ASSIGNED TASK:
Report, word for word, every line of the material that contains "orcid".

━━━

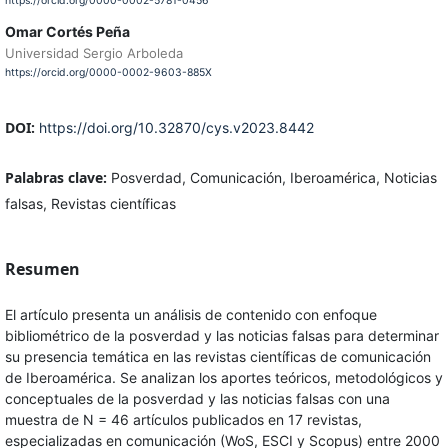
https://orcid.org/0000-0002-5781-0456
Omar Cortés Peña
Universidad Sergio Arboleda
https://orcid.org/0000-0002-9603-885X
DOI:
https://doi.org/10.32870/cys.v2023.8442
Palabras clave:
Posverdad, Comunicación, Iberoamérica, Noticias
falsas, Revistas científicas
Resumen
El artículo presenta un análisis de contenido con enfoque
bibliométrico de la posverdad y las noticias falsas para determinar
su presencia temática en las revistas científicas de comunicación
de Iberoamérica. Se analizan los aportes teóricos, metodológicos y
conceptuales de la posverdad y las noticias falsas con una
muestra de N = 46 artículos publicados en 17 revistas,
especializadas en comunicación (WoS, ESCI y Scopus) entre 2000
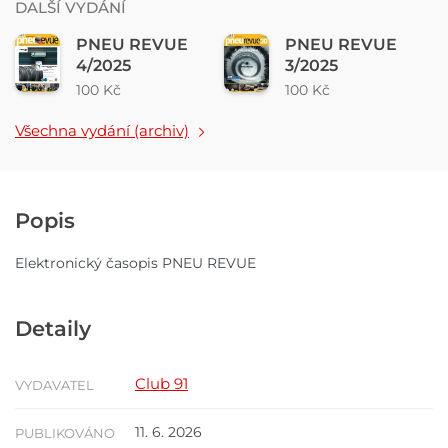
DALŠÍ VYDÁNÍ
PNEU REVUE
PNEU REVUE
4/2025
3/2025
100 Kč
100 Kč
Všechna vydání (archiv)
Popis
Elektronický časopis PNEU REVUE
Detaily
Club 91
VYDAVATEL
11. 6. 2026
PUBLIKOVÁNO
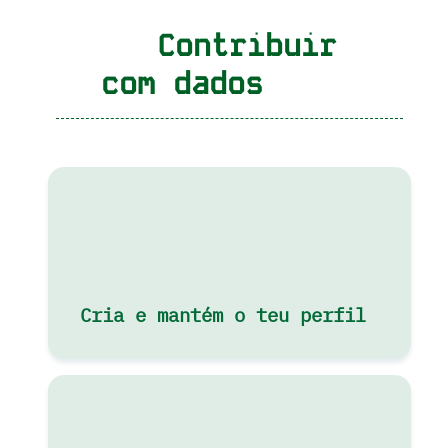
Contribuir
com dados
Cria e mantém o teu perfil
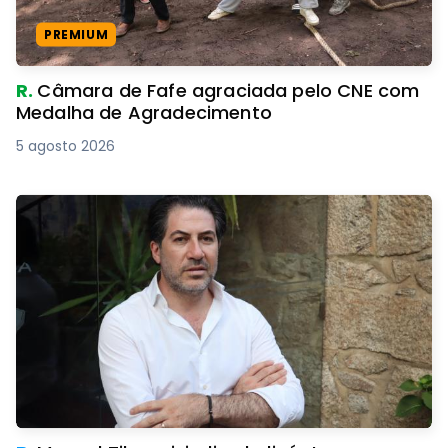
PREMIUM
R.
Câmara de Fafe agraciada pelo CNE com
Medalha de Agradecimento
5 agosto 2026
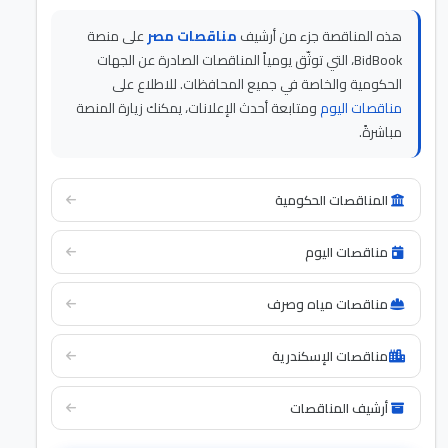
هذه المناقصة جزء من أرشيف
مناقصات مصر
على منصة
BidBook، التي توثّق يومياً المناقصات الصادرة عن الجهات
الحكومية والخاصة في جميع المحافظات. للاطلاع على
مناقصات اليوم
ومتابعة أحدث الإعلانات، يمكنك زيارة المنصة
مباشرةً.
المناقصات الحكومية
مناقصات اليوم
مناقصات مياه وصرف
مناقصات الإسكندرية
أرشيف المناقصات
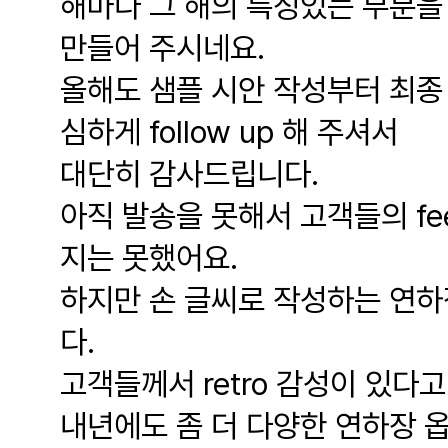
해마다 그 해의 특징있는 부분을
만들어 주시네요.
올해도 샘플 시안 작성부터 최종
심하게 follow up 해 주셔서
대단히 감사드립니다.
아직 발송을 못해서 고객들의 fee
지는 못했어요.
하지만 손 글씨로 작성하는 연하
다.
고객들께서 retro 감성이 있다
내년에도 좀 더 다양한 연하장 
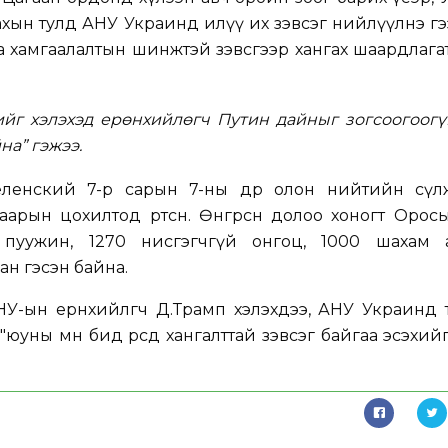
услахын тулд АНУ Украинд илүү их зэвсэг нийлүүлнэ г
яа хамгаалалтын шинжтэй зэвсгээр хангах шаардлага
ийг хэлэхэд ерөнхийлөгч Путин дайныг зогсоогоогү
на” гэжээ.
Зеленский 7-р сарын 7-ны өдөр олон нийтийн сүл
арын цохилтод өртсөн. Өнгөрсөн долоо хоногт Оро
пуужин, 1270 нисгэгчгүй онгоц, 1000 шахам 
ан гэсэн байна.
У-ын ерөнхийлөгч Д.Трамп хэлэхдээ, АНУ Украинд 
"юуны өмнө бид өөрсдөө хангалттай зэвсэг байгаа эсэхий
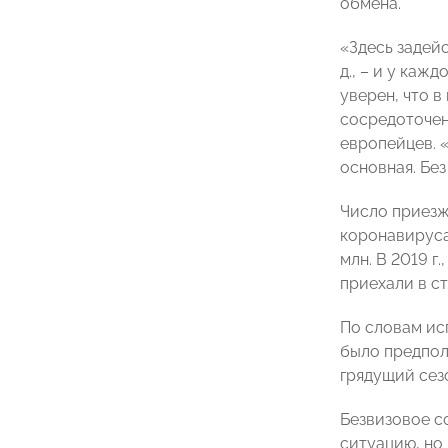
обмена.
«Здесь задей
д., – и у каж
уверен, что в
сосредоточен
европейцев. «
основная. Без
Число приезж
коронавируса.
млн. В 2019 г
приехали в ст
По словам ис
было предполо
грядущий сезо
Безвизовое с
ситуацию, но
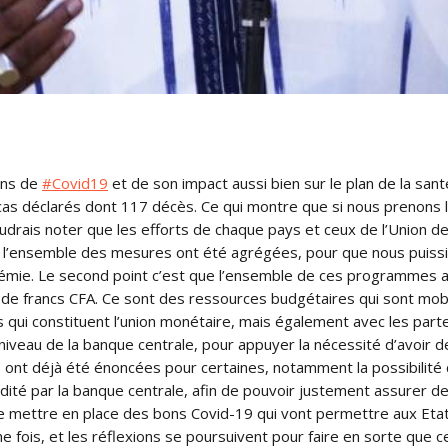
ions de
#
Covid19
et de son impact aussi bien sur le plan de la sant
cas déclarés dont 117 décès. Ce qui montre que si nous prenons l
rais noter que les efforts de chaque pays et ceux de l’Union de 
n, l’ensemble des mesures ont été agrégées, pour que nous puissi
ndémie. Le second point c’est que l’ensemble de ces programmes a
s de francs CFA. Ce sont des ressources budgétaires qui sont mobi
s qui constituent l’union monétaire, mais également avec les part
veau de la banque centrale, pour appuyer la nécessité d’avoir de 
 ont déjà été énoncées pour certaines, notamment la possibilité d
dité par la banque centrale, afin de pouvoir justement assurer d
de mettre en place des bons Covid-19 qui vont permettre aux Eta
 fois, et les réflexions se poursuivent pour faire en sorte que 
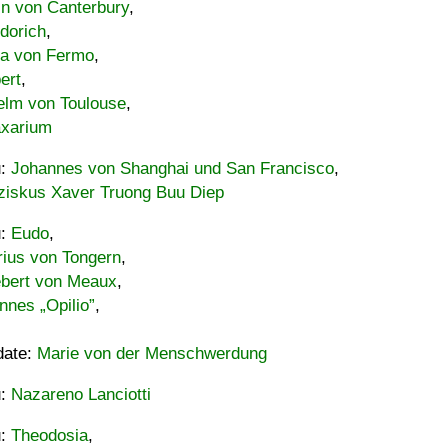
in von Canterbury
,
dorich
,
ia von Fermo
,
ert
,
elm von Toulouse
,
xarium
u:
Johannes von Shanghai und San Francisco
,
ziskus Xaver Truong Buu Diep
u:
Eudo
,
rius von Tongern
,
ebert von Meaux
,
nnes „Opilio”
,
date:
Marie von der Menschwerdung
u:
Nazareno Lanciotti
u:
Theodosia
,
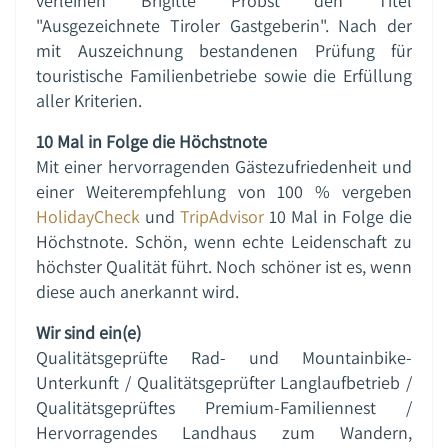
verleihen Brigitte Probst den Titel
"Ausgezeichnete Tiroler Gastgeberin". Nach der
mit Auszeichnung bestandenen Prüfung für
touristische Familienbetriebe sowie die Erfüllung
aller Kriterien.
10 Mal in Folge die Höchstnote
Mit einer hervorragenden Gästezufriedenheit und
einer Weiterempfehlung von 100 % vergeben
HolidayCheck
und
TripAdvisor
10 Mal in Folge die
Höchstnote. Schön, wenn echte Leidenschaft zu
höchster Qualität führt. Noch schöner ist es, wenn
diese auch anerkannt wird.
Wir sind ein(e)
Qualitätsgeprüfte Rad- und Mountainbike-
Unterkunft / Qualitätsgeprüfter Langlaufbetrieb /
Qualitätsgeprüftes Premium-Familiennest /
Hervorragendes Landhaus zum Wandern,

━━━

ANSWER BOX:
https://orcid.org/0000-0002-5781-0456
https://orcid.org/0000-0002-9603-885X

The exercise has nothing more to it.